Lugar de Sete Muíños... Las aguas de Guitiriz, auténtico tesoro convertido en cuencas fluviales y aguas medicinales.
Dirección: Avenida del Balneario

Augas de Guitiriz

Las aguas en Guitiriz son un auténtico tesoro. Manantiales y ríos dan lugar a paraísos naturales, pero fuentes como las de Valdovín, Pardiñas o la de San Xoán de Lagostelle con sus propiedades curativas y, al decir de muchos, milagrosas, han generado un apogeo turístico termal ya desde principios del XVIII.

El actual Hotel-Balneario sobre “a Fonte dos Santos” o de “San Xoán”, reconstrucción del anterior edificio de 1905, está dotado de piscinas terapéuticas y de flebología, salas de chorro, gimnasio, jacuzzis y en general de la más avanzada tecnología termal. Aún así su esencia sigue siendo el agua que brota de los dos caños del manantial de San Xoán, sulfurada, untuosa y suave al tacto y con fuerte olor a huevos podridos, pero declarada de utilidad pública por sus propiedades curativas para trastornos del hígado, reducción de colesterol, trastornos de la piel, disepsia, gastritis e incluso contra el estrés y la ansiedad. Allí tendremos ocasión de probarla como manda la tradición: recién salida de la fuente; de 300 a 600 cm por día, en ayunas y a intervalos.

Aprovechando las instalaciones de este complejo visitaremos sus amplios y acogedores lugares de esparcimiento entre los que destaca el campo de golf. Posteriormente nos desplazaremos hasta la plaza de Guitiriz para observar, inscrito en las baldosas de granito del suelo, el reloj analemático: para saber la hora, hay que situarse sobre el día de la fecha y nuestra sombra se proyectará sobre la indicación horaria.

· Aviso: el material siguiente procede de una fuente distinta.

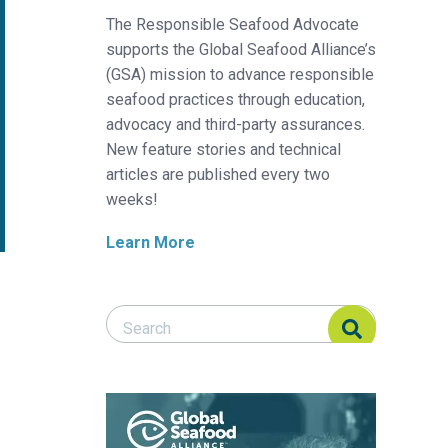
The Responsible Seafood Advocate
supports the Global Seafood Alliance’s
(GSA) mission to advance responsible
seafood practices through education,
advocacy and third-party assurances.
New feature stories and technical
articles are published every two
weeks!
Learn More
Search Responsible Seafood Advocate
Search Responsible Seafood Advocate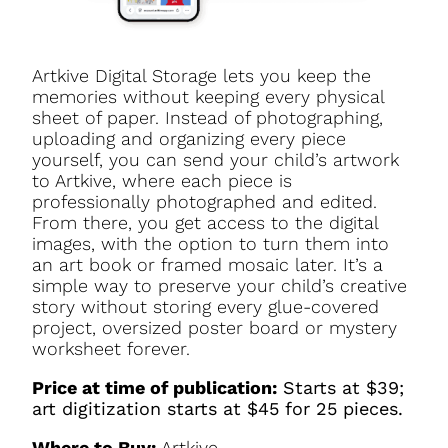
Artkive Digital Storage lets you keep the
memories without keeping every physical
sheet of paper. Instead of photographing,
uploading and organizing every piece
yourself, you can send your child’s artwork
to Artkive, where each piece is
professionally photographed and edited.
From there, you get access to the digital
images, with the option to turn them into
an art book or framed mosaic later. It’s a
simple way to preserve your child’s creative
story without storing every glue-covered
project, oversized poster board or mystery
worksheet forever.
Price at time of publication:
Starts at $39;
art digitization starts at $45 for 25 pieces.
Where to Buy:
Artkive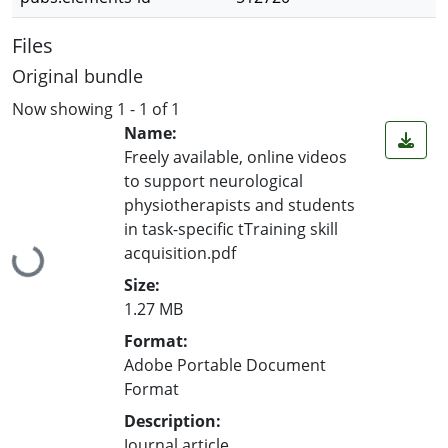
Files
Original bundle
Now showing
1 - 1 of 1
Name:
Freely available, online videos
to support neurological
physiotherapists and students
in task-specific tTraining skill
acquisition.pdf
Loading...
Size:
1.27 MB
Format:
Adobe Portable Document
Format
Description:
Journal article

Desde la plaza embocaremos el paseo hacia Sete Muíños. Bellísimo y sugerente espacio natural de la Reserva de la Biosfera, regado por las aguas de los ríos Parga, Forxá y Escadevas, con cascadas, pacíficos remansos, puentes de madera, desfiladeros, restos de viejos molinos, y aromas que provienen de la espesa vegetación que nos rodea, en especial “bidueiros, ameneiros y salgueiros”. Será difícil dejar este escenario, pero antes de despedirnos del núcleo urbano de Guitiriz, es obligado visitar alguno de los establecimientos que elaboran la afamada torta de maíz, cuya receta fue pasando de abuelos a nietos.

En la vecina localidad de Parga se conservan los restos del castillo fortaleza. Ciudadela atribuida a Pérez Parragués a finales del XIV destinada a vigilar el camino que unía Lucus Augusti con Flavia Brigantium. Mas abajo, justo en la corona de un castro, la iglesia de Santo Estevo de Parga, sencillo ejemplo de arte románico, del siglo XII, en cuyo interior podemos apreciar tres retablos barrocos y pinturas al fresco sobre la Anunciación y el Cristo en Majestad, del XV.

Y además… en la ruta:

– Rutas de senderismo y leyendas de A Cova da Serpe; ruta de Báscuas; Camino Norte de Santiago.

– Canteras de granito de Parga.

– Pantano de San Xoán.

– Puente e iglesia de San Alberte.

– Área recreativa de San Benito de Pígara.

– Visita al Aula de la Naturaleza de Guitiriz, situada en la Casa de Barxa en el Concello de Guitiriz. Tiene como temática principal “el agua”, debido al impresionante paisaje luvial que rodea la zona.